CHUCK JAFFE: Bob Long, chief executive officer at Conversus is here and we’re talking about investing in private equity and riding the J-curve, this is The NAVigator. Welcome to The NAVigator, where we talk about all-weather investing and plotting a course to financial success with the help of closed-end funds. The NAVigator is brought to you by the Active Investment Company Alliance, a unique industry organization that represents all facets of the closed-end fund industry. From users and investors to fund sponsors and creators, if you’re looking for excellence beyond indexing, The NAVigator’s going to point you in the right direction. And today it’s pointing us in the direction of private equity and looking into some of the advantages that large institutional investors enjoy in that space. And we’re doing that with Bob Long, president of Conversus which is part of StepStone. If you want to learn more about the company and what they do, Conversus.com. If you want to learn more generally about closed-end funds, interval funds, business-development companies, go to AICAlliance.org, the website for the Active Investment Company Alliance. Bob Long, thanks for joining me on The NAVigator.
BOB LONG: My pleasure, Chuck.
CHUCK JAFFE: Bob, private equity and the J-curve, it is something that, hey, as you’re going for high-net worth investors and folks who might be interested in getting into private equity who haven’t necessarily had a stake, it is like the first thing that they have to understand. And for some of them, they’re hearing about the J-curve for the first time. So explain what it is that we’re talking about, and why it is so essential that you ride it to get to success.
BOB LONG: A J-curve is the tendency in a private fund for an investor to experience negative returns in the beginning. With a typical private fund you commit to invest over time, often six or seven years, in an investment period for a fund that will last 10 or 12 years. So you have the unpredictable capital calls, when your capital’s actually called from you and invested, and it comes back to you in an unpredictable fashion. Because those start-up expenses cost and because the investments generally don’t produce positive returns in the first couple of years, returns go down, and then presumably if it’s a good fund go up, creating the depiction of the J-curve.
CHUCK JAFFE: The J-curve, some people what you’re really hoping for is what they call a hockey stick takeoff, that’s the J-curve kind of in the form of a hockey stick basically. But since you’ve got this uncertainty with whatever you’re investing in that’s brand new, when you’re piecing it together, how much do you want to make sure that you’re diversifying your investments across various points on the J-curve?

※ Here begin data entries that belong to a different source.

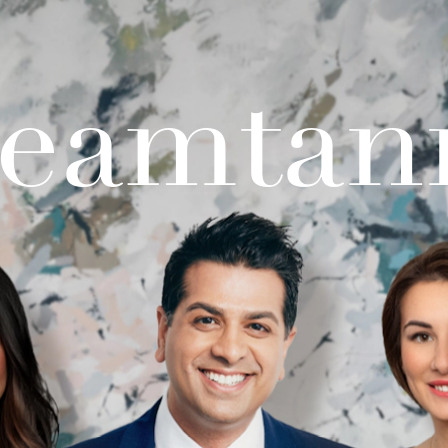
teamtan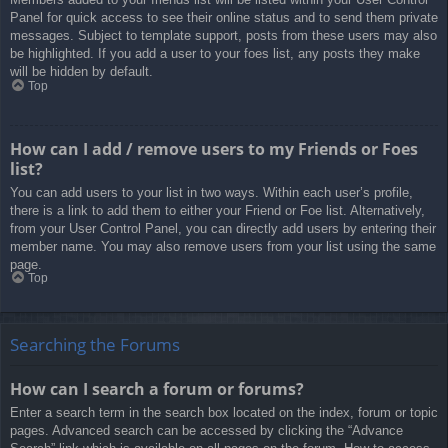
Panel for quick access to see their online status and to send them private
messages. Subject to template support, posts from these users may also
be highlighted. If you add a user to your foes list, any posts they make
will be hidden by default.
Top
How can I add / remove users to my Friends or Foes
list?
You can add users to your list in two ways. Within each user’s profile,
there is a link to add them to either your Friend or Foe list. Alternatively,
from your User Control Panel, you can directly add users by entering their
member name. You may also remove users from your list using the same
page.
Top
Searching the Forums
How can I search a forum or forums?
Enter a search term in the search box located on the index, forum or topic
pages. Advanced search can be accessed by clicking the “Advance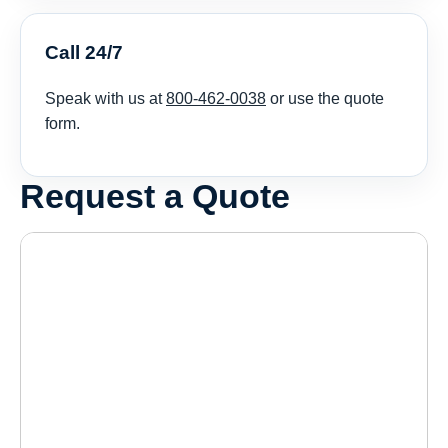
Call 24/7
Speak with us at
800-462-0038
or use the quote
form.
Request a Quote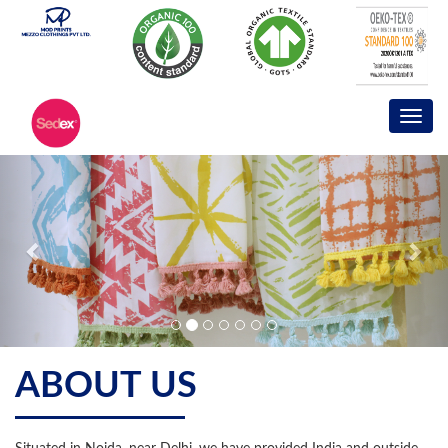
ABOUT US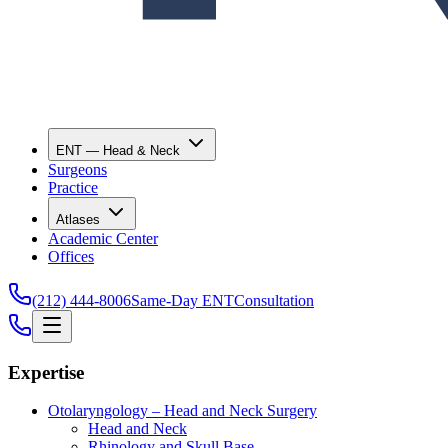
ENT — Head & Neck
Surgeons
Practice
Atlases
Academic Center
Offices
(212) 444-8006
Same-Day ENT
Consultation
Expertise
Otolaryngology – Head and Neck Surgery
Head and Neck
Rhinology and Skull Base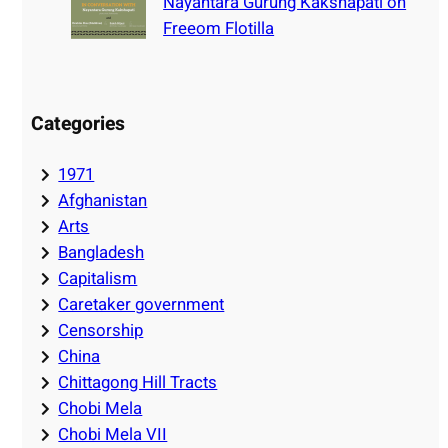
Nayantara Gurung Kakshapati on
Freeom Flotilla
Categories
1971
Afghanistan
Arts
Bangladesh
Capitalism
Caretaker government
Censorship
China
Chittagong Hill Tracts
Chobi Mela
Chobi Mela VII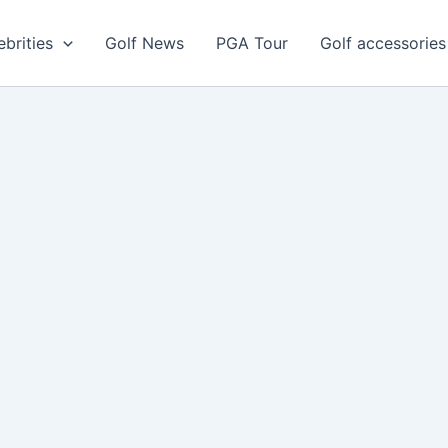
ebrities
Golf News
PGA Tour
Golf accessories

BOB LONG: Very good question. It really comes down to this; most investors are trying to get to a disciplined, specified amount or allocation to that private asset. And when you commit to a series of funds and the capital is called from you in an unpredictable fashion, it’s really hard to get to your desired allocation, your desired percentage. And so having a variety of investments, calling capital at different times and returning capital at different times is one way to sort of stay where you want to be on the J-curve.
CHUCK JAFFE: You have made it very clear in discussing private equity in the past that people have to not just be like, “Oh, I want to have private equity.” Because quite honestly at the beginning part of the J-curve it’s going to beat you out of private equity. You have to overcome the J-curve. What is the difference that “I’m committed” versus “I’m in it. I’m riding it out”?
BOB LONG: So this is something that’s really not well understood. So as I said before, you commit to a fund, imagine you commit a million dollars to a fund and it calls that capital from you. Typically on 10 business days’ notice over a period of three to four years. Unfortunately you’re typically paying fees on that capital even before it’s invested. That’s part of what gives you that negative experience, that down slope of the J-curve. The point is, with a typical private fund, the large sophisticated investors can handle the J-curve. What most investors want to do is get away from a J-curve.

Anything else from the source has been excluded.